Each year, I evaluate our progress with a critical eye—consistently finding that ProcellaRX’s mission continues to set the pace for the industry.
The 17th edition of the World Quality Report (WQR 2025–26) lands with a theme that hits a little too close to home: “Adapting to Emerging Worlds.” It’s a polite way of saying, “The world changed. Quality still hasn’t caught up.”
Reading through the report, a few things jumped out at me:
Generative AI and agentic technologies are no longer future tense; they’re busy rewiring how we build, test, and operate systems today.
Quality Engineering (QE) is finally recognized as strategically important but still largely stuck in pilot purgatory when it comes to scaling AI and automation.
The gap between what organizations say about quality and what they actually do is widening, not shrinking.

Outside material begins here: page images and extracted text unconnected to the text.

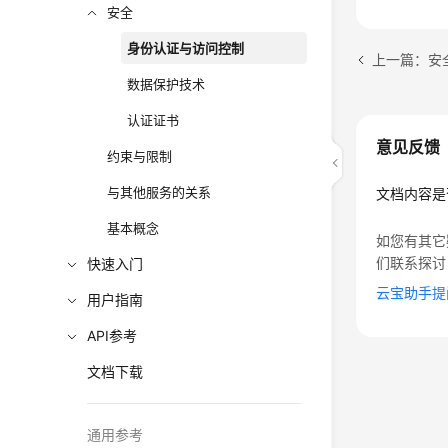
安全
身份认证与访问控制
上一篇：安
数据保护技术
认证证书
意见反馈
约束与限制
与其他服务的关系
文档内容是
基本概念
如您有其它
们联系探讨
快速入门
云宝助手提
用户指南
API参考
文档下载
通用参考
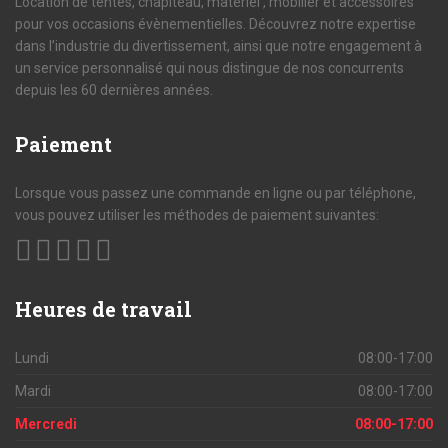
Location de tentes, chapiteau, matériel , mobilier et accessoires
pour vos occasions évènementielles. Découvrez notre expertise
dans l’industrie du divertissement, ainsi que notre engagement à
un service personnalisé qui nous distingue de nos concurrents
depuis les 60 dernières années.
Paiement
Lorsque vous passez une commande en ligne ou par téléphone,
vous pouvez utiliser les méthodes de paiement suivantes:
Heures
de travail
Lundi
08:00-17:00
Mardi
08:00-17:00
Mercredi
08:00-17:00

From a “Quality Matters” lens, here’s how I interpret what the WQR is really telling us—and what needs to change if we want quality to be more than a slide in a strategy deck.
The report positions QE as uniquely placed to help organizations navigate this AI-driven, constantly shifting landscape—and it’s right. QE can (and should) be the connective tissue between business intent, technology execution, and risk.
But most organizations are still stuck in project mode (really indecision mode, imho, more about this later):
Quality shows up at the end of a release.
Validation is something you “complete” so you can move on.
AI is a POC, a sandbox, or a slide in a roadmap, not an operational reality with controls, monitoring, and accountability.
If quality is episodic, your risk posture is episodic. In a world where AI systems are continuously learning, integrating, and changing, episodic quality is a liability!
The WQR highlights that generative AI and agentic technologies have moved from “interesting pilot” to active reshapers of how solutions are built and tested.
That’s the nice way of saying:
We’ve put AI in the middle of critical workflows faster than we’ve put governance around it.
I see three recurring patterns:
AI for speed, not necessarily for sense
Teams are using AI to generate test cases, analyze logs, triage defects. Good. But very few have clearly defined:
What decisions the AI is actually empowered to make
How those decisions are monitored
How those decisions are validated and challenged over time
Validation hasn’t caught up to the behavior of AI systems
Most validation frameworks still assume static behavior:
Requirements freeze
System is built
System is tested
System is “done”
That’s simply not how agentic, data-driven systems behave in production.
Risk is still template-driven, not context-driven
The WQR talks about the need to rethink how quality is defined and operationalized. The missing link is context—intended use, data criticality, autonomy, and impact.
Without that, AI validation is just a thicker stack of documents.
The report emphasizes the role of modern toolchains and automation in QE, yet also surfaces the usual suspects: silos between tools, inconsistent usage, duplicated effort.
We’ve reached a strange point where many organizations have:
World-class ALM, DevOps, observability, and collaboration tools
AI-powered testing platforms and intelligent automation
…and yet still can’t answer simple questions like:
“Which systems actually matter the most to patient safety or product quality?”
“Where are my real validation gaps?”
“What is our true capability maturity across the portfolio?”
The problem isn’t a lack of tools. It’s a lack of orchestration and insight across those tools. Quality isn’t missing technology; it’s missing a coherent nervous system.
One of the most important subtexts in the WQR is that QE is no longer a “nice to have.” In an AI-first world, it becomes a strategic capability: the ability to reliably design, test, and operate complex, adaptive systems.
But maturity isn’t about:
How many templates you have
How many SOPs you’ve updated
How many dashboards you can screenshot
It’s about:
Whether your risk-based thinking is actually embedded in day-to-day decisions
Whether your data flows, tools, and controls support traceability and assurance end-to-end
Whether your people can challenge, interrogate, and course-correct AI-enabled systems, not just “trust the model”
In other words:
The future of quality belongs to organizations that can instrument and govern their quality decisions, not just document them.
Based on the WQR and what I see in the field, a few clear priorities emerge:
Turn validation into an ongoing conversation, not a one-time deliverable
Shift from “did we validate this system?” to “how are we continuously assuring this system as it evolves?”
Focus on context-of-use, not checkbox controls
Every major quality decision should be anchored in:
What is the system really used for?
What data does it actually touch?
What can go wrong—and for whom?
Scale insight, not just effort
This is where AI and agents should shine inside quality:
Triage validation risk across an application portfolio
Highlight systemic gaps (requirements quality, traceability, test depth)
Help teams design smarter, leaner test strategies
Invest in quality talent that can speak “AI, risk, and business”
The report is clear: skill sets are shifting. QE can’t be just “test execution plus tools” anymore; it has to be risk, systems thinking, and AI literacy.